İlginçtir, Tayyibancıların söylemi ve yaratmak istedikleri algı, “gizli” mahreçli bir CIA belgesindeki görüşlerle birebir örtüşüyor.
Belge, Türkiye’deki sözde “Derin Devlet”i anlatıyor.
Belgenin girişinde şu satırlar yer alıyor:
Derin Devlet, Türkiye’nin sosyal ve politik gelişmesini etkilemeye çalışan, askeri, sivil ve suç unsurlarından oluşan bir şebeke. Bu şebeke, Türkiye’de laikliğin son savunucusu olarak kendisini görüyor. Bu görüşün temelinde de Mustafa Kemal Atatürk’ün düşünceleri yatıyor.
Derin Devlet teriminin ortaya çıkışı 1990’ların sonuna doğru Susurluk skandalı ile oldu.

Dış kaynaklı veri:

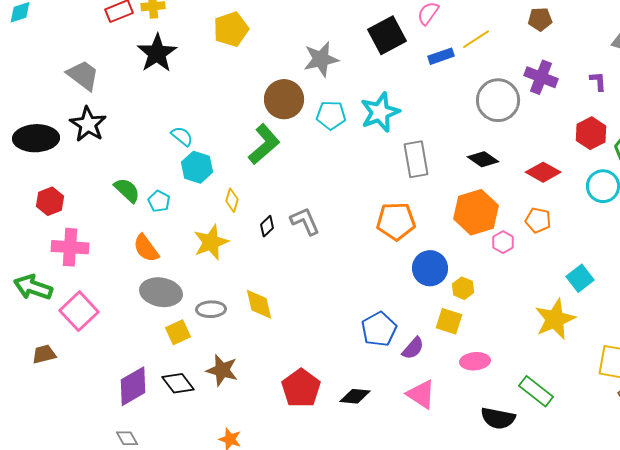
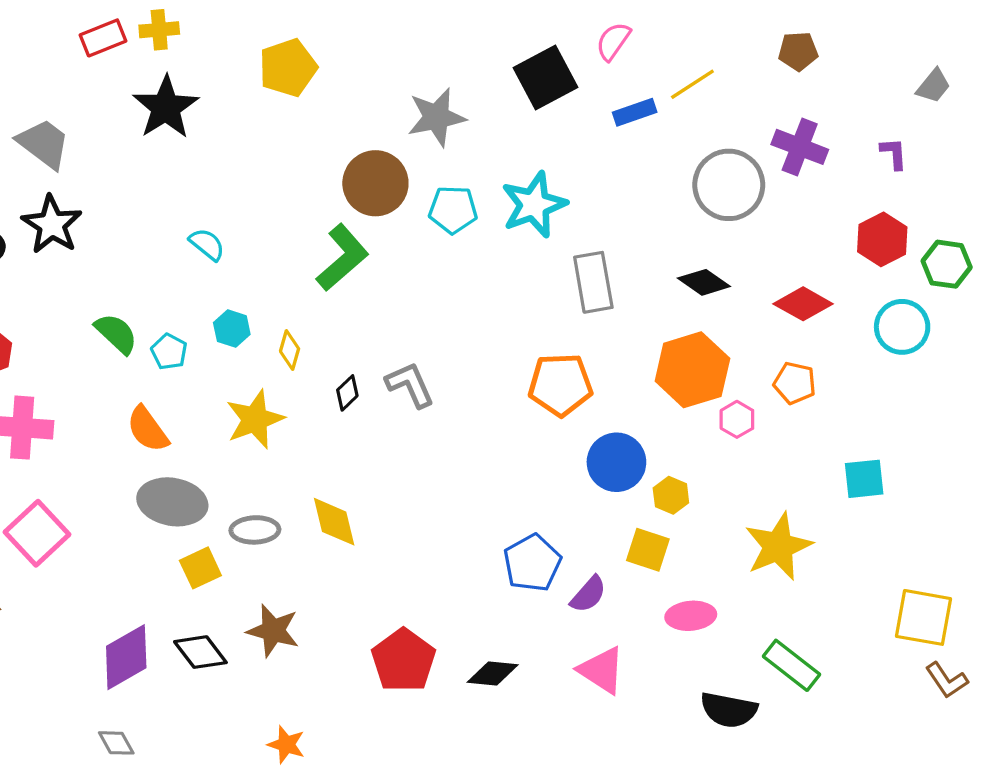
cyan hexagon: (197, 167) -> (232, 329), moved, size x0.7
cyan square: (580, 278) -> (864, 479), turned 32
yellow star: (555, 319) -> (778, 546), moved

Skandal, laik bir politikacı, bir mafya lideri ve bir polis şefinin Susurluk’ta kaza yapmaları ile patlak verdi. Birçok Türk’e göre bu skandal, Türkiye’deki laik rejimin korunmasına yönelik olarak “Derin Devlet”in yasa dışı yollara bile başvurabileceğinin kanıtıydı.
Belgede daha sonra Hırant Dink’in öldürülmesi de “Derin Devlet”e bağlanıyor ve Erdoğan’ın Başbakanlığı döneminde söylediği şu sözler hatırlatılıyor:
“Derin Devlet’i yok etmesek bile minimize etmek zorundayız.”
RECEP TAYYİP ERDOĞAN
…Ve belge Ergenekon soruşturmasına atıfta bulunarak şu satırlarla son buluyor:
2008 yılında İstanbul Ümraniye’de bulunan silahlarla birlikte polis yüzlerce kişiyi gözaltına aldı. Bu olay “Derin Devlet”e karşı girişilmiş bir operasyon olarak görülebilir.

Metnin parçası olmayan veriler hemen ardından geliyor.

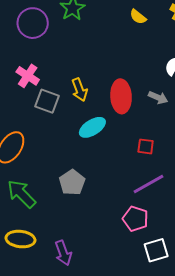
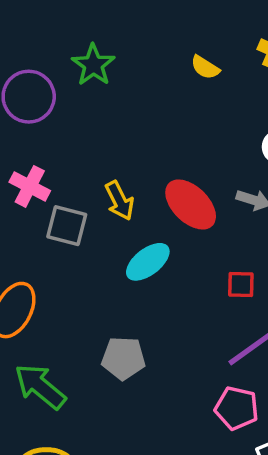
red ellipse: (121, 96) -> (191, 204), turned -36
gray pentagon: (72, 182) -> (123, 358), turned -30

Erdoğan’ın bu yapılanmayı tamamen yok edemese bile yıkmayı istediği biliniyor. Politik kararlılığa rağmen, bu operasyonun başarısı, özellikle milliyetçi yargı unsurlarının desteğine bağlı.
Diyeceğimiz şu:
CIA ve ABD yönetimi, laiklik ile mafya vb. oluşumları ilişkilendirerek ters-algı yaratıyor.
…Ve ilginçtir, bu algı yaratma girişimi, son günlerde anayasa ile ilgili tartışmalarda siyasi islamcıların laiklik karşıtı görüşleriyle bire bir örtüşüyor.
Yani ABD çalıyor, Erdoğan ve saz arkadaşları oynuyor.